Yucheng Wang
I am a second-year master's student at ETH Zürich, majoring in Computer Science with a specialization in Machine Intelligence. My research focuses on multimodal large language models, with a particular emphasis on audio. I obtained my Bachelor's degree in Computer Science at Columbia University and City University of Hong Kong in 2024, as part of the Joint Bachelor's Degree Program between these two institutions. Previously, I interned at Tencent AI Lab and AISpeech.
MSc CS @ ETH Zürich
Multimodal LLMs (Speech/Audio)
Suzhou · Hong Kong · New York · Zürich
Selected Publications
COMPOSE AND FUSE: Revisiting the Foundational Bottlenecks in Multimodal Reasoning
Accepted at ICLR 2026
A Survey on Speech Large Language Models for Understanding
IEEE Journal of Selected Topics in Signal Processing (JSTSP), 2025
Making Sense of Post-match Fan Behaviors in the Online Football Communities
Proceedings of the 2023 CHI Conference on Human Factors in Computing Systems
Selected Projects
Course projects and applied research systems.

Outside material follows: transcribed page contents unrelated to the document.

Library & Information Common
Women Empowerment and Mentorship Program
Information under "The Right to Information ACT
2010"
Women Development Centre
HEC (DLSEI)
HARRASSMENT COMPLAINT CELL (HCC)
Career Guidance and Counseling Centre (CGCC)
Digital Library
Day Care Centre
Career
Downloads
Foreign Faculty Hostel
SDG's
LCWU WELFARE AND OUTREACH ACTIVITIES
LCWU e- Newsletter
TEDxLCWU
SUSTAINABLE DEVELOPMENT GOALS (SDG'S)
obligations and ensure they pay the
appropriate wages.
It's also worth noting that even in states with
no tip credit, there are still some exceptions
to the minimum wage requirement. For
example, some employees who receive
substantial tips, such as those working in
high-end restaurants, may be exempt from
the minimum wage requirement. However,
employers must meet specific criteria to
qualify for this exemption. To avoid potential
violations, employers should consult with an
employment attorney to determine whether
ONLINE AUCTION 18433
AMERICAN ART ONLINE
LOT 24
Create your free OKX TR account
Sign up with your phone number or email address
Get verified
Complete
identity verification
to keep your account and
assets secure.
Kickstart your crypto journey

Identity-Preserving Comic Story Generator
Course project for COMS4995 Applied Computer Vision at Columbia University. The system combines StableIdentity with Stable Diffusion XL to generate personalized comic stories with identity-preserved images.
Refined Prototypical Network for Hierarchical Few-shot Image Classification
Course project for COMS4995 Neural Networks & Deep Learning at Columbia. We revised the prototypical network to generalize to unseen classes in hierarchical few-shot image classification.
Reddit Visualizer
Extended visualization system for the Final Year Project on online community user behavior patterns. This work supports the CHI 2023 publication and was selected as a CityU Outstanding Academic Paper in 2022.
Mahjong Legend [麻雀传奇]
Group project for CS3343 Software Engineering Practice at CityU. A single-player mahjong game based on Hong Kong rules, designed for beginners with an AI opponent.

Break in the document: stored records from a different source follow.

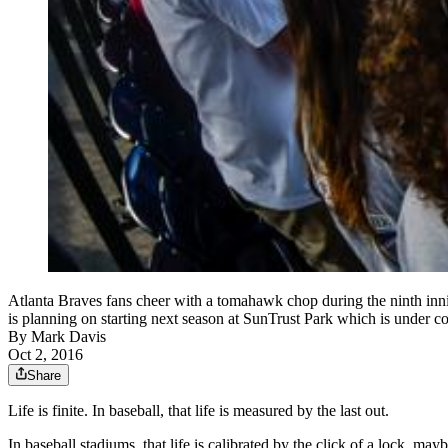
Atlanta Braves fans cheer with a tomahawk chop during the ninth innin
is planning on starting next season at SunTrust Park which is under
By
Mark Davis
Oct 2, 2016
Share
Life is finite. In baseball, that life is measured by the last out.
In baseball stadiums, that life is calibrated by the click of a lock, ma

Message Animation: a Facial Animation based Instant Messaging App
Group project for CS3483 Multimodal Interface Design at CityU. The app converts vocal or text messages into expressive cartoon animations for richer messaging.
Daily Hang Seng Index Trend Prediction applying Deep Learning
Research mentoring study on predicting daily Hang Seng Index trends using LSTM and its variants.
Music
Original compositions and experiments.
Escape Nowhere
Original beat. Waking up from the indulgence of your dreams and face the repression of your real life.